§ **Problem**
Only lines containing "your" belong in the answer, each copied from the entries below.

(Stored items)
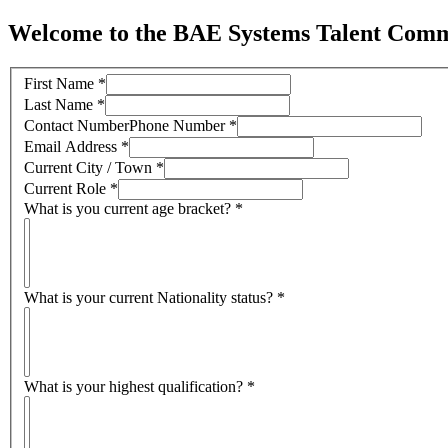
Welcome to the BAE Systems Talent Comm
First Name
*
Last Name
*
Contact NumberPhone Number
*
Email Address
*
Current City / Town
*
Current Role
*
What is you current age bracket?
*
What is your current Nationality status?
*
What is your highest qualification?
*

§ **Result for this task**
What is your current Nationality status?
What is your highest qualification?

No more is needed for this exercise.